The portrait right is an expression of the personality right standardized in § 16 ABGB and is supplemented by the - analogously applicable - provision on naming rights according to § 43 ABGB:

"The protection of a portrait is a personal right in the sense of § 16 ABGB. § 78 UrhG protects ideal and material interests; the latter, however, only if the violation of ideal interests also affects material interests. "

- OGH 2007

It should be noted that it is generally neither forbidden to create a picture of a person without their consent, nor to distribute or publish it. The protection of minors under criminal law can be found in Section 207a of the Austrian Criminal Code . In addition, the constitutionally anchored general protection of privacy as well as data protection regulations apply .

Furthermore, the term portrait is to be interpreted comprehensively, it includes photos as well as paintings or caricatures: “A portrait exists when the representation is intended and suitable to show the viewer a person in their life-like appearance and that To reproduce the appearance in the picture, whereby it is usually the facial features that distinguish a person from his fellow men and make them recognizable for the viewer. "

Only in the event of a (feared) violation of interests worthy of protection does the person depicted have civil law claims for injunctive relief (§ 81 UrhG), removal (§ 82 UrhG), publication of the judgment (§ 85 UrhG) and possibly compensation and surrender of the profit (§ 87 UrhG) against the publisher . In the event of an image controversy or presumption, there is also a legal right to cease and desist if, for example, a person's picture is titled with a different name ( image presumption ) . The claims arising from the image protection right can be secured by an injunction . Interests worthy of protection according to § 78 UrhG z.
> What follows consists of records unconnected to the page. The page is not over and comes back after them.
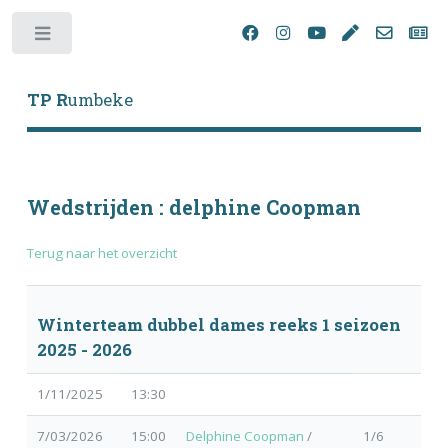
Toggle
TP R
umbeke
Wedstrijden : delphine Coopman
Terug naar het overzicht
Winterteam dubbel dames reeks 1 seizoen
2025 - 2026
1/11/2025
13:30
7/03/2026
15:00
Delphine Coopman
/
1/6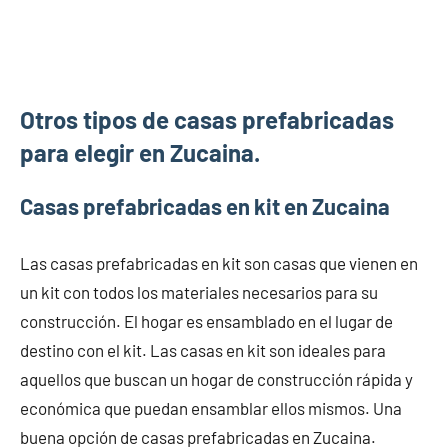
Otros tipos de casas prefabricadas
para elegir en Zucaina.
Casas prefabricadas en kit en Zucaina
Las casas prefabricadas en kit son casas que vienen en
un kit con todos los materiales necesarios para su
construcción. El hogar es ensamblado en el lugar de
destino con el kit. Las casas en kit son ideales para
aquellos que buscan un hogar de construcción rápida y
económica que puedan ensamblar ellos mismos. Una
buena opción de casas prefabricadas en Zucaina.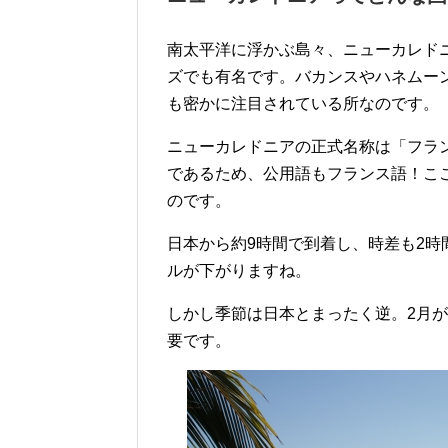
南太平洋に浮かぶ島々、ニューカレド
ズでも有名です。バカンスやハネムー
も密かに注目されている所なのです。
ニューカレドニアの正式名称は「フラ
であるため、公用語もフランス語！こ
のです。
日本から約9時間で到着し、時差も2
ルが下がりますね。
しかし季節は日本とまったく逆。2月
要です。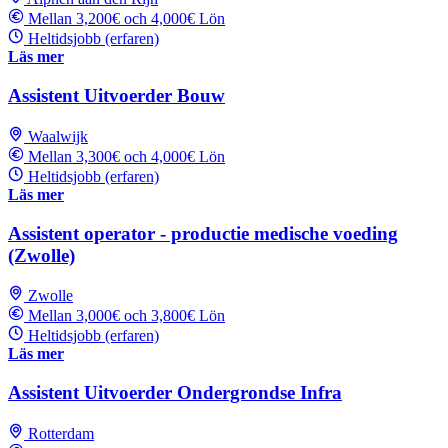
Mellan 3,200€ och 4,000€ Lön
Heltidsjobb (erfaren)
Läs mer
Assistent Uitvoerder Bouw
Waalwijk
Mellan 3,300€ och 4,000€ Lön
Heltidsjobb (erfaren)
Läs mer
Assistent operator - productie medische voeding
(Zwolle)
Zwolle
Mellan 3,000€ och 3,800€ Lön
Heltidsjobb (erfaren)
Läs mer
Assistent Uitvoerder Ondergrondse Infra
Rotterdam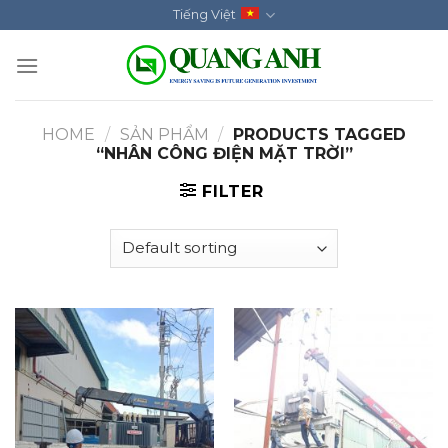
Skip
Tiếng Việt
to
content
HOME
/
SẢN PHẨM
/
PRODUCTS TAGGED
“NHÂN CÔNG ĐIỆN MẶT TRỜI”
FILTER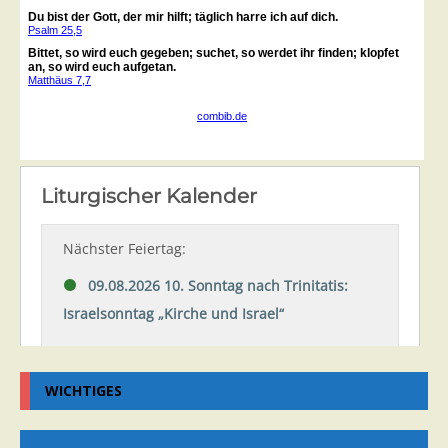
WICHTIGES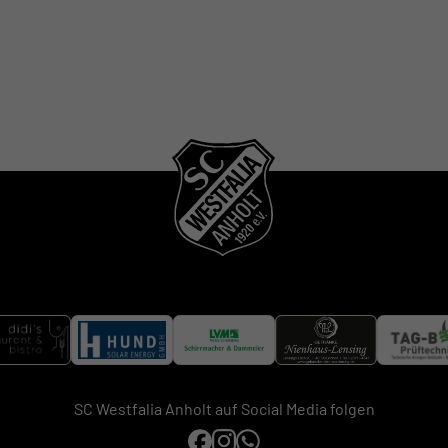
SC Westfalia Anholt auf Social Media folgen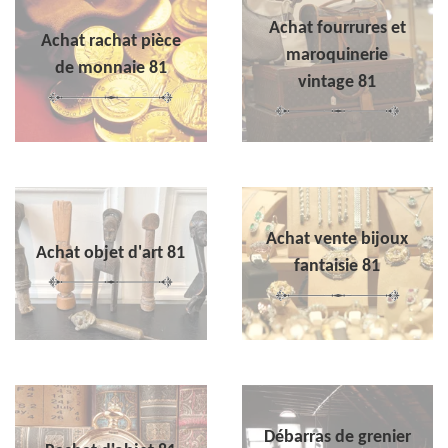
Achat fourrures et
Achat rachat pièce
maroquinerie
de monnaie 81
vintage 81
Achat vente bijoux
Achat objet d'art 81
fantaisie 81
Débarras de grenier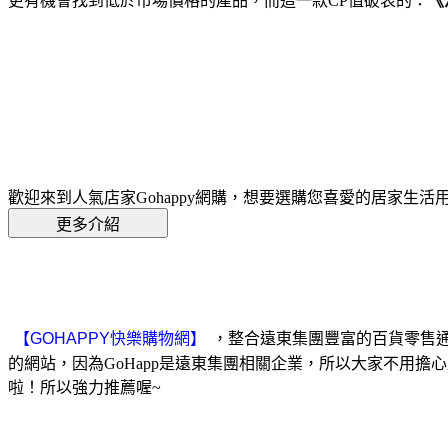
更有機會找到低於市場價格的產品，而這一款CP值破表的：
《
歡迎來到人氣店家Gohappy網購，想要選購您喜愛的居家生
，整合遠東集團豐富的百貨零售通路
的網站，因為GoHapp是遠東集團相關企業，所以大家不用擔心
啦！所以強力推薦喔~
B. in the case of intrusion into the private sphere, or in the case of degrading portrayals of the person (e.g. nude photos), even if only in connection with the associated text. There is a differentiated judicature as to when legitimate interests are violated and when not. According to this, the person depicted is to be protected from being exposed by disseminating his portrait, his private life being disclosed to the public or his portrait being used in a way that can give rise to misinterpretation or is degrading or degrading (3 Ob 443/55 = SZ 28 / 205). If images are used for advertising without authorization, this violates the legitimate interests of Section 78 UrhG (4 Ob 100/94).

literature

  • Katrin Neukamm: Protection of portraits in Europe. At the same time a contribution to the importance of the constitutional traditions of the EU member states and the ECHR for the interpretation of the Union's fundamental rights. Duncker & Humblot, Berlin 2007, ISBN 978-3-428-12587-6 (also dissertation, University of Münster 2006/2007).
  • Gumprecht, Ingrid: Kindergarten Law in Austria (2017, Carl Link Verlag) contains a chapter on the publication of photos of children.

Web links

Individual evidence

  1. Supreme Court: OGH of February 27, 2013, 6 Ob 256 / 12h
  2. ^ OGH legal rule RIS
  3. a b Supreme Court: OGH of November 7, 2007, 6Ob57 / 06k; 4Ob51 / 12x; 6Ob256 / 12h; 3Ob197 / 13m; 4Ob203 / 13a RIS
  4. cf. Clemens Thiele: Unauthorized image capture and its distribution on the Internet - Does Austria need its own paparazzi paragraph? in RZ 1/2007, pp. 2–17 ( article, pdf , on eurolawyer.at).
  5. ↑ Protection of portraits. On Rechtsprobleme.at, accessed on July 18, 2015.